WHAT TO DO: Work through the data line by line, gathering every line that has the word "Кифер".

Collection entries:
══════
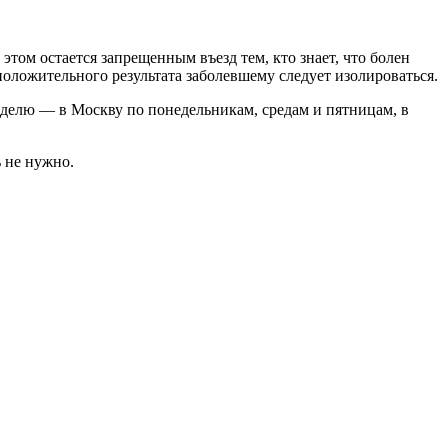
том остается запрещенным въезд тем, кто знает, что болен
положительного результата заболевшему следует изолироваться.
 неделю — в Москву по понедельникам, средам и пятницам, в
 не нужно.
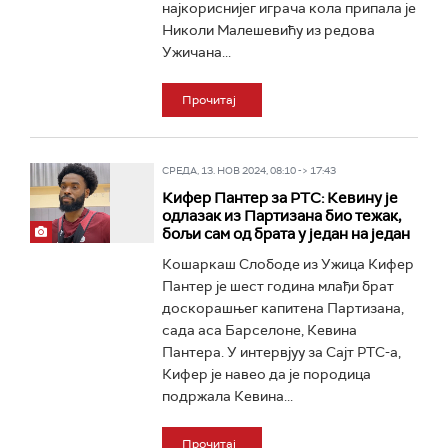
најкориснијег играча кола припала је
Николи Малешевићу из редова
Ужичана...
Прочитај
СРЕДА, 13. НОВ 2024, 08:10 -> 17:43
Кифер Пантер за РТС: Кевину је
одлазак из Партизана био тежак,
бољи сам од брата у један на један
Кошаркаш Слободе из Ужица Кифер
Пантер je шест година млађи брат
доскорашњег капитена Партизана,
сада аса Барселоне, Кевина
Пантера. У интервјуу за Сајт РТС-а,
Кифер је навео да је породица
подржала Кевина...
Прочитај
══════
COMPLETED EXERCISE:
Кифер Пантер за РТС: Кевину је
Кошаркаш Слободе из Ужица Кифер
Кифер је навео да је породица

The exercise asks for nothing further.